# What is your age?



## FormerAdministrator (Jan 10, 2000)

What is your age?


----------



## TrueBlue (Oct 11, 2004)

Poll Options
*What is your age?*
Less than 30
31-39
40-49
60-64
65 or older

I don't fit into any of those choices . . . must be a conspiracy! (g)


----------



## PBzeer (Nov 11, 2002)

Ditto here.


----------



## Fareast (Nov 15, 2006)

Are we missing a section?


----------



## chucklesR (Sep 17, 2007)

Nah they just don't care if you are 50-59.


----------



## sailortjk1 (Dec 20, 2005)

Us young pups get a vote.
That is if you consider 40 something young.


----------



## FormerAdministrator (Jan 10, 2000)

Fareast said:


> Are we missing a section?


Sorry, just added the missing section


----------



## zz4gta (Aug 15, 2007)

I'm still *under 30*, but getting closer every day....


----------



## blt2ski (May 5, 2005)

I voted, but spouse falls in a different category than me!

Besides, you have the decades with out names.

0-12 your learning things sooooooooo...........
13-19 you know everything so we should hire you
20-29 you realize you do NOT know everything
30-39 you get old .....usually a kid or two around
40-49 you're really old, have teens telling you you know nothing
50-59 you get to live again, said teens are gone!
60-69 golden yrs
70-79 old fart
80-89 really old fart
90+ depends yrs, on whether you need them or not!

It should also be noted if one has kids a bit early or late in life, said decades do change a bit..........


Marty


----------



## camaraderie (May 22, 2002)

Sorry...but I don't get these weekly polls asking for personal information. Why not ask sailing questions??
What kind of anchor do you have? 
What's the longest non-stop voyage you've taken?
What kind of anchor do you use? 
What's your keel? 
How big will you next boat be? 
Center Cockpit, Aft Cockpit, Pilot House, Deck Salon...which is best?
etc. etc. etc.


----------



## TSOJOURNER (Dec 16, 1999)

The poll excludes those that are 30 years old.


----------



## TrueBlue (Oct 11, 2004)

BenthosCritter said:


> The poll excludes those that are 30 years old.

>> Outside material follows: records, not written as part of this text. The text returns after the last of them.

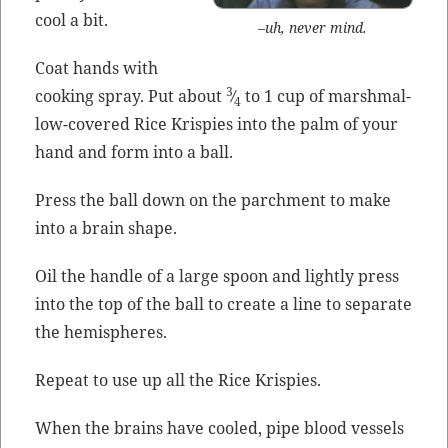
cool a bit.
–uh, nev­er mind.
Coat hands with
3
cook­ing spray. Put about
⁄
to 1 cup of marsh­mal­
4
low-cov­ered Rice Krispies into the palm of your
hand and form into a ball.
Press the ball down on the parch­ment to make
into a brain shape.
Oil the han­dle of a large spoon and light­ly press
into the top of the ball to cre­ate a line to sep­a­rate
the hemispheres.
Repeat to use up all the Rice Krispies.
When the brains have cooled, pipe blood ves­sels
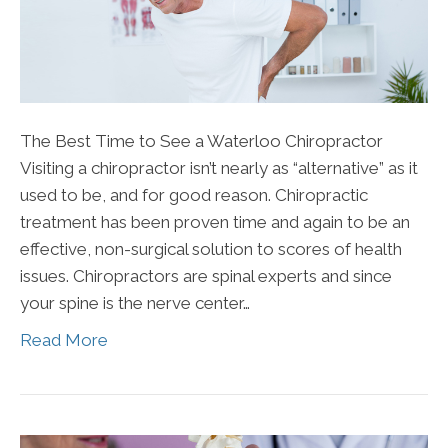
The Best Time to See a Waterloo Chiropractor
Visiting a chiropractor isn’t nearly as “alternative” as it
used to be, and for good reason. Chiropractic
treatment has been proven time and again to be an
effective, non-surgical solution to scores of health
issues. Chiropractors are spinal experts and since
your spine is the nerve center…
Read More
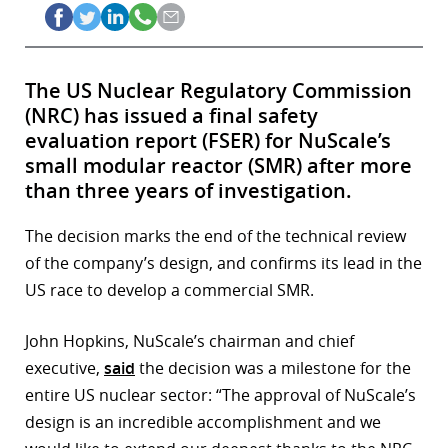
The US Nuclear Regulatory Commission
(NRC) has issued a final safety
evaluation report (FSER) for NuScale’s
small modular reactor (SMR) after more
than three years of investigation.
The decision marks the end of the technical review
of the company’s design, and confirms its lead in the
US race to develop a commercial SMR.
John Hopkins, NuScale’s chairman and chief
executive,
said
the decision was a milestone for the
entire US nuclear sector: “The approval of NuScale’s
design is an incredible accomplishment and we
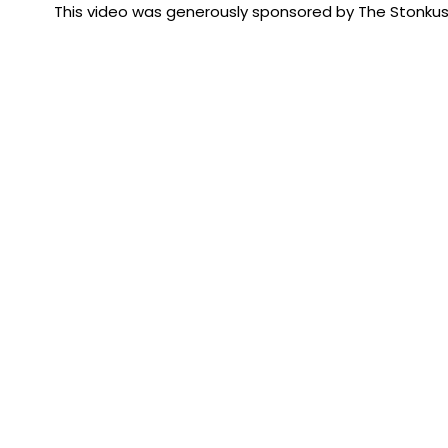
This video was generously sponsored by The Stonku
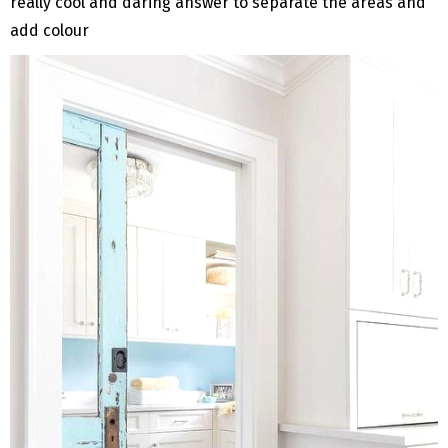
really cool and daring answer to separate the areas and
add colour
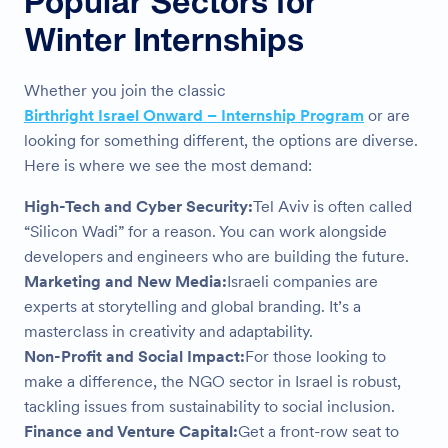
Popular Sectors for
Winter Internships
Whether you join the classic
Birthright Israel Onward – Internship Program
or are
looking for something different, the options are diverse.
Here is where we see the most demand:
High-Tech and Cyber Security:
Tel Aviv is often called
“Silicon Wadi” for a reason. You can work alongside
developers and engineers who are building the future.
Marketing and New Media:
Israeli companies are
experts at storytelling and global branding. It’s a
masterclass in creativity and adaptability.
Non-Profit and Social Impact:
For those looking to
make a difference, the NGO sector in Israel is robust,
tackling issues from sustainability to social inclusion.
Finance and Venture Capital:
Get a front-row seat to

Perhaps because 30 is the age of denial.


----------



## chucklesR (Sep 17, 2007)

camaraderie said:


> Sorry...but I don't get these weekly polls asking for personal information. Why not ask sailing questions??
> What kind of anchor do you have?
> What's the longest non-stop voyage you've taken?
> What kind of anchor do you use?
> ...


Targeted marketing Cam. 
Simple as that, it's so they can target marketing for the users.


----------



## camaraderie (May 22, 2002)

Yeah...I thought about that Chuck...but the response rates don't give anyything close to the demographic reliability needed. Better to do that stuff at sign on.


----------



## blt2ski (May 5, 2005)

They may very well do that stuff on sign on, but by doing polls like this, they figure out "WHOM" is really doing the posting etc vs sign ons. So one could skew the advertising etc accordingly.

Marty


----------



## TrueBlue (Oct 11, 2004)

blt2ski said:


> they figure out "WHOM" is really doing the posting etc vs sign ons.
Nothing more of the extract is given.